Section 4.further covenants
4.1Non-Circumvention. Neither Stockholders nor Symbiont will take any action or pursue any transaction intended to circumvent the rights and privileges granted to LMFA hereunder.
4.2Information Rights. Upon receipt of a Third-Party Offer, Symbiont will immediately notify LMFA of such Third-Party Offer and provide LMFA with a copy thereof. In addition, from and after the delivery to LMFA of an Offer Notice, upon the request of LMFA, Symbiont will provide any information, including financial statements, relating to Symbiont and its business that LMFA may request to assist LMFA in making its decision whether to exercise its rights under this Agreement.
4.3Funding of Extension Payment. In the event that LMF Acquisition, Inc., a Delaware corporation that is a special purpose acquisition company (“LMAO”) sponsored by LMFAO Sponsor, LLC, a Delaware limited liability company and subsidiary of LMFA (“Sponsor”), enters into a letter of intent or definitive business combination agreement with Symbiont for a business combination transaction at any time in the future, and in the event that Sponsor is required to make a payment of approximately $1,000,000 for an “Extension” within the meaning of and pursuant to Section 9.1(c) of the Amended and Restated Certificate of Incorporation of LMAO (as may be amended from time to time) prior to the completion of such business combination, then Symbiont agrees that it will fund and pay such Extension fee for and on behalf of Sponsor. Such amount will be loaned to Symbiont as set forth in the Loan Agreement. This covenant is made in consideration of the expense and time associated with the pursuit by Sponsor and LMAO of such a business combination.
Section 5.MISCELLANEOUS
5.1Assignment. This Agreement (or any of the rights hereunder) may be assigned by LMFA to a third party upon written notice to Symbiont, in which event all references to LMFA set forth herein shall be deemed a reference to the assignee with respect to this Agreement (if the entire Agreement is assigned) or with respect to the assigned rights included herein.
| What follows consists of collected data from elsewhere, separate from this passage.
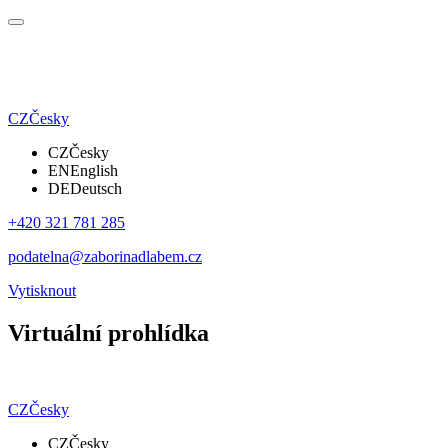
CZ
Česky
CZ
Česky
EN
English
DE
Deutsch
+420 321 781 285
podatelna@zaborinadlabem.cz
Vytisknout
Virtuální prohlídka
CZ
Česky
CZ
Česky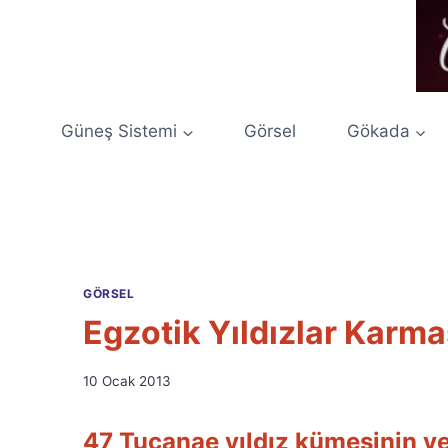
Skip
to
content
Güneş Sistemi
Görsel
Gökada
GÖRSEL
Egzotik Yıldızlar Karma
By
10 Ocak 2013
Ümit
Fuat
47 Tucanae yıldız kümesinin ye
Özyar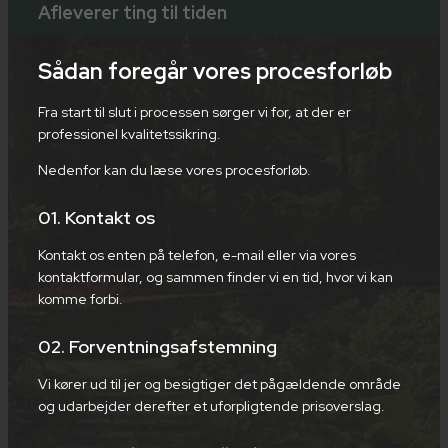
Afleverer ting til tiden
Sådan foregår vores procesforløb
Fra start til slut i processen sørger vi for, at der er
professionel kvalitetssikring.
Nedenfor kan du læse vores procesforløb.
01. ​​K​ontakt os
Kontakt os enten på telefon, e-mail eller via ​vores
kontaktformular, og sammen finder vi en tid, hvor vi kan
komme forbi.
​02. Forventningsafstemni​ng
Vi køre​r ud til jer og besigtiger det pågældende område
og udarbejder derefter et uforpligtende prisoverslag.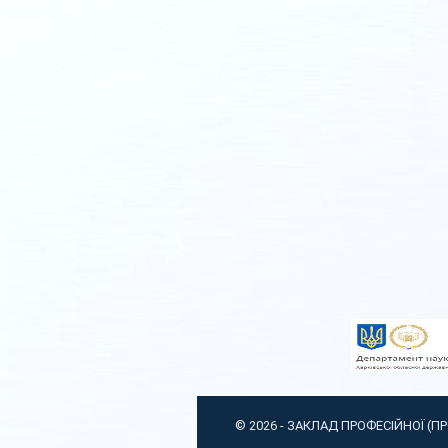
© 2026 -
ЗАКЛАД ПРОФЕСІЙНОЇ (П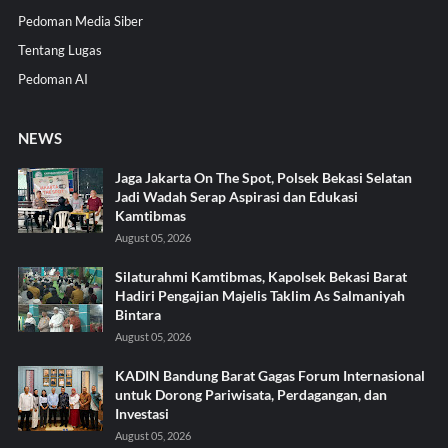
Pedoman Media Siber
Tentang Lugas
Pedoman AI
NEWS
Jaga Jakarta On The Spot, Polsek Bekasi Selatan
Jadi Wadah Serap Aspirasi dan Edukasi
Kamtibmas
August 05, 2026
Silaturahmi Kamtibmas, Kapolsek Bekasi Barat
Hadiri Pengajian Majelis Taklim As Salmaniyah
Bintara
August 05, 2026
KADIN Bandung Barat Gagas Forum Internasional
untuk Dorong Pariwisata, Perdagangan, dan
Investasi
August 05, 2026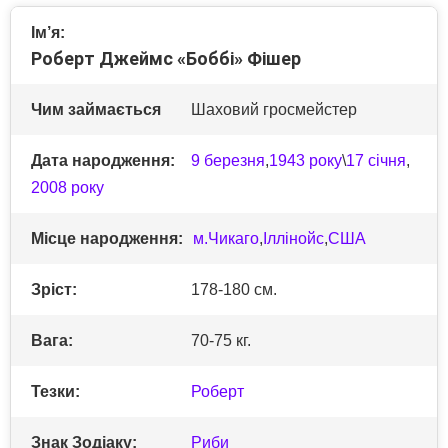
Ім’я:
Роберт Джеймс «Боббі» Фішер
Чим займається
Шаховий гросмейстер
Дата народження:
9 березня
,
1943 року
\
17 січня
,
2008 року
Місце народження:
м.Чикаго
,
Іллінойс
,
США
Зріст:
178-180 см.
Вага:
70-75 кг.
Тезки:
Роберт
Знак Зодіаку:
Риби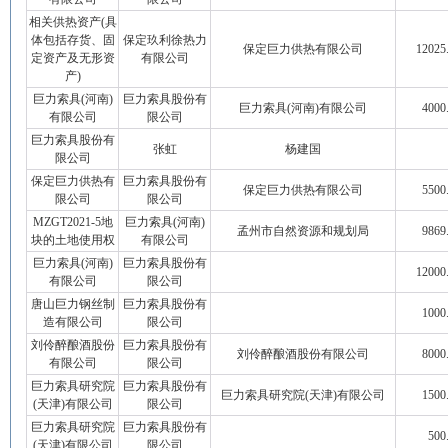
相关供热资产(具
体包括存货、固
保定玖利徐热力
保定巨力供热有限公司
12025
定资产及无形资
有限公司
产)
巨力索具(河南)
巨力索具股份有
巨力索具(河南)有限公司
4000
有限公司
限公司
巨力索具股份有
张虹
杨建国
限公司
保定巨力供热有
巨力索具股份有
保定巨力供热有限公司
5500
限公司
限公司
MZGT2021-5地
巨力索具(河南)
孟州市自然资源和规划局
9869
块的土地使用权
有限公司
巨力索具(河南)
巨力索具股份有
12000
有限公司
限公司
唐山巨力钢丝制
巨力索具股份有
1000
造有限公司
限公司
刘伶醉酿酒股份
巨力索具股份有
刘伶醉酿酒股份有限公司
8000
有限公司
限公司
巨力索具研究院
巨力索具股份有
巨力索具研究院(天津)有限公司
1500
(天津)有限公司
限公司
巨力索具研究院
巨力索具股份有
500
(天津)有限公司
限公司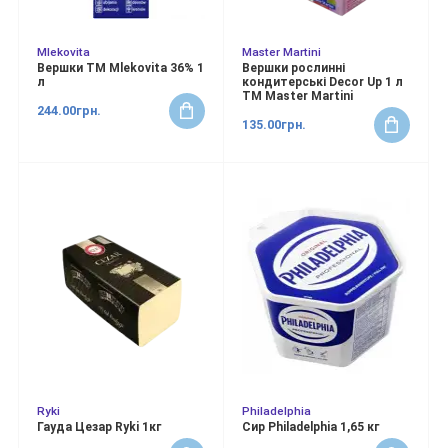
Mlekovita
Master Martini
Вершки ТМ Mlekovita 36% 1
Вершки рослинні
л
кондитерські Decor Up 1 л
ТМ Master Martini
244.00грн.
135.00грн.
Ryki
Philadelphia
Гауда Цезар Ryki 1кг
Сир Philadelphia 1,65 кг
This Agreement may not be assigned by Symbiont without the prior written consent of LMFA. This Agreement will inure to the benefit of and be binding upon each of the parties and their respective permitted successors and permitted assigns.
5.2Notices. Any and all notices or other communications or deliveries required or permitted to be provided hereunder shall be in writing (email shall suffice) and shall be deemed given and effective on the earliest of: (a) the time of transmission, if such notice or communication is delivered by email at the email address as set forth on the signature pages attached hereto at or prior to 5:30 p.m. (New York City time) on a Business Day, (b) the next Business Day after the date of transmission, if such notice or communication is delivered via email at the email address as set forth on the signature pages attached hereto on a day that is not a Business Day or later than 5:30 p.m. (New York City time) on any Business Day, (c) the second (2nd) Business Day following the date of mailing, if sent by U.S. nationally recognized overnight courier service or (d) upon actual receipt by the party to whom such notice is required to be given. The address for such notices and communications shall be as set forth on the signature pages attached hereto. As used herein “Business Day” means any day other than a Saturday, Sunday or other day on which commercial banks in New York, New York are authorized or required by law to remain closed.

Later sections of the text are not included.